Exercise: Although the entries contain pictures, the copy should hold only their exact text.

[Stored data entries]
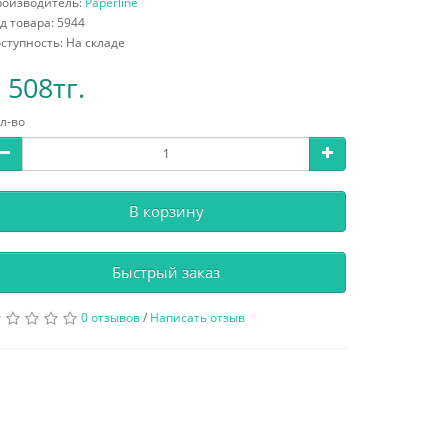
роизводитель:
Paperline
д товара: 5944
ступность: На складе
 508тг.
л-во
В корзину
Быстрый заказ
0 отзывов
/
Написать отзыв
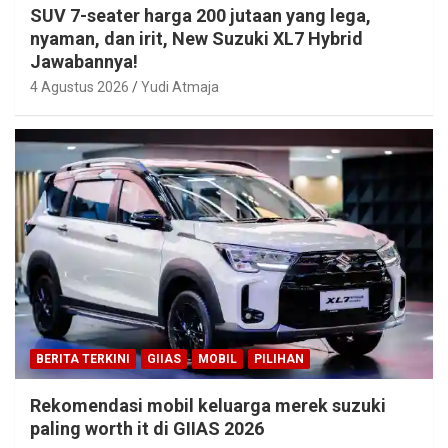
SUV 7-seater harga 200 jutaan yang lega,
nyaman, dan irit, New Suzuki XL7 Hybrid
Jawabannya!
4 Agustus 2026
Yudi Atmaja
BERITA TERKINI
GIIAS
MOBIL
PILIHAN
Rekomendasi mobil keluarga merek suzuki
paling worth it di GIIAS 2026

Result for this task:
роизводитель:
Paperline
д товара: 5944
ступность: На складе
 508тг.
л-во
В корзину
Быстрый заказ
0 отзывов
/
Написать отзыв
SUV 7-seater harga 200 jutaan yang lega,
nyaman, dan irit, New Suzuki XL7 Hybrid
Jawabannya!
4 Agustus 2026
Yudi Atmaja
BERITA TERKINI
GIIAS
MOBIL
PILIHAN
Rekomendasi mobil keluarga merek suzuki
paling worth it di GIIAS 2026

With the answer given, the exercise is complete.